Quantum Circuit Learning
A QCL circuit used in this study for the 3-variable classification is shown in Fig. 2. The \(U_{\text {in}}(\varvec{x})\) in QCL is characterized by the series of single-qubit rotation gates \(R_Y\) and \(R_Z\) [19]. The angles of the rotation gates are obtained from the input data \(\varvec{x}\) to be \(\sin ^{-1}(\varvec{x})\) and \(\cos ^{-1}(\varvec{x}^2)\), respectively. The input data are needed to be normalized within the range [\(-1\), 1] by scaling linearly using the maximum and minimum values of the input variables. The normalization is performed separately for the training and testing samples to avoid data beyond the [\(-1\), 1] range. In this case, the classification performance is slightly suboptimal for the testing sample. The effect is, however, checked to be small by comparing the performance with the case where the testing sample is normalized with the scaling derived from the training sample and clipped to [\(-1\), 1]. The \(U(\varvec{\theta })\) is constructed using a time-evolution gate, denoted as \(e^{-iHt}\), with the Hamiltonian H of an Ising model with random coefficients (for creating entanglement between qubits) and the series of \(R_X\), \(R_Z\) and \(R_X\) gates with angles as parameters. The nominal \(N_{\text {var}}^{\text {depth}}\) value is set to 3 after optimization studies. This results in 27 parameters in total for the 3-variable case. The structure for the 5- and 7-variable circuits is the same as the 3-variable case, leading to the total parameters of 45 and 63, respectively. The measurement is performed on the first two qubits using the Pauli-Z operators, and the outcome of the measurement is fed into the cost function via softmax. The cost function is defined using a cross-entropy function in scikit-learn package [21], and the minimization of the cost function is performed using COBYLA. See [19] for more details about the implementation.

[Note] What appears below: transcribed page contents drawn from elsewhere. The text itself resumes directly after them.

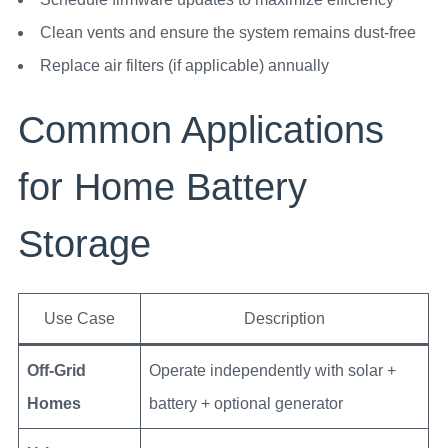
Clean vents and ensure the system remains dust-free
Replace air filters (if applicable) annually
Common Applications
for Home Battery
Storage
Use Case
Description
Off-Grid
Operate independently with solar +
Homes
battery + optional generator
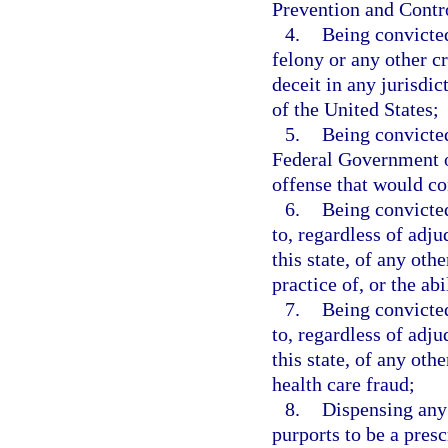
Prevention and Contr
4.
Being convicted
felony or any other c
deceit in any jurisdict
of the United States;
5.
Being convicted
Federal Government or
offense that would con
6.
Being convicted
to, regardless of adju
this state, of any othe
practice of, or the ab
7.
Being convicted
to, regardless of adju
this state, of any oth
health care fraud;
8.
Dispensing any
purports to be a presc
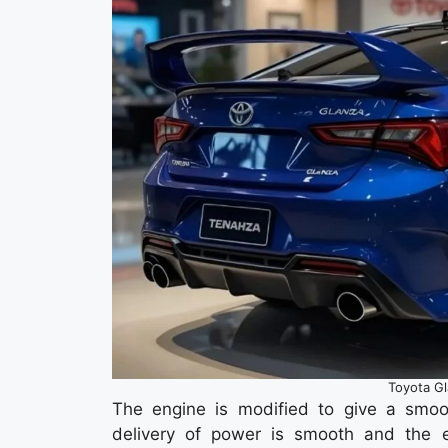
Toyota G
The engine is modified to give a smoot
delivery of power is smooth and the e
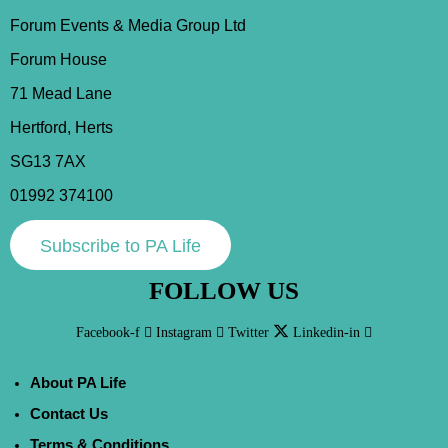
Forum Events & Media Group Ltd
Forum House
71 Mead Lane
Hertford, Herts
SG13 7AX
01992 374100
Subscribe to PA Life
FOLLOW US
Facebook-f
Instagram
Twitter
Linkedin-in
About PA Life
Contact Us
Terms & Conditions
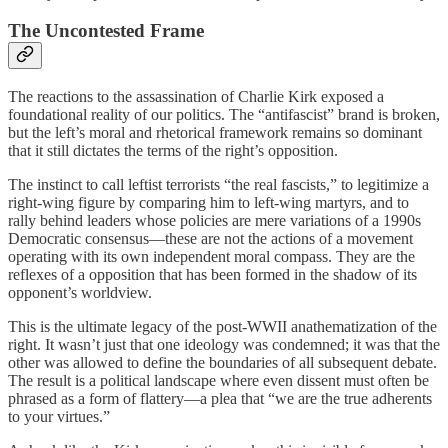
The Uncontested Frame
The reactions to the assassination of Charlie Kirk exposed a
foundational reality of our politics. The “antifascist” brand is broken,
but the left’s moral and rhetorical framework remains so dominant
that it still dictates the terms of the right’s opposition.
The instinct to call leftist terrorists “the real fascists,” to legitimize a
right-wing figure by comparing him to left-wing martyrs, and to
rally behind leaders whose policies are mere variations of a 1990s
Democratic consensus—these are not the actions of a movement
operating with its own independent moral compass. They are the
reflexes of a opposition that has been formed in the shadow of its
opponent’s worldview.
This is the ultimate legacy of the post-WWII anathematization of the
right. It wasn’t just that one ideology was condemned; it was that the
other was allowed to define the boundaries of all subsequent debate.
The result is a political landscape where even dissent must often be
phrased as a form of flattery—a plea that “we are the true adherents
to your virtues.”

Variational Quantum Classification
Figure 3 shows a VQC circuit for the 3-variable classification used in this study. The \(U_{\text {in}}(\varvec{x})\) consists of a set of Hadamard gates and rotation gates with angles from the input data \(\varvec{x}\) (the latter is represented as \(U_{\phi }(\varvec{x})\) in the figure). The \(U_{\phi }(\varvec{x})\) is composed of single-qubit rotation gates of the form \(U_{\phi _{\{k\}}}(\varvec{x})=\exp {(i\phi _{\{k\}}(\varvec{x})Z_k)}\), a diagonal phase gate with the linear function of \(\phi _{\{k\}}(\varvec{x})=x_k\). This is identical to the one used in Ref. [20] as the single-qubit gate (see Eq. (32) of the supplementary information of Ref. [20]), and is referred to as the“first-order expansion” (FOE). The \(U_{\phi }(\varvec{x})\) is not repeated in this study unless otherwise stated; thus, \(N_{\text {in}}^{\text {depth}} =1\). The \(U(\varvec{\theta })\) part of the circuit is also taken from that in [20] but simplified by not repeating a set of entangling gate (\(U_\text {ent}\)) and single-qubit rotation gates \(R_Y\) and \(R_Z\) (surrounded by the dashed box in Fig. 3). The \(U_\text {ent}\) is implemented using the Hadamard and CNOT gates, as in Fig. 3. The total number of \(\varvec{\theta }\) parameters is 12 (20, 28) for the 3 (5, 7)-variable classification. The measurement is performed on all the qubits using the Pauli Z operators, and the measured outcomes are fed into the cost function. The cost function for the VQC algorithm is a cross-entropy function and the minimization is performed using COBYLA as well.
Classical Approaches
The ML application to the classification of events has been widely attempted in HEP data analyses. Among others, a boosted decision tree (BDT) in the TMVA framework [22] is one of the most commonly used algorithms. A neural network (NN) is another class of multi-variate analysis methods, and an algorithm with a deep neural network (DNN) has been proven to be powerful for modelling complex multi-dimensional problems. We use BDT and DNN as benchmark tools for comparison with the performance of the variational quantum algorithms.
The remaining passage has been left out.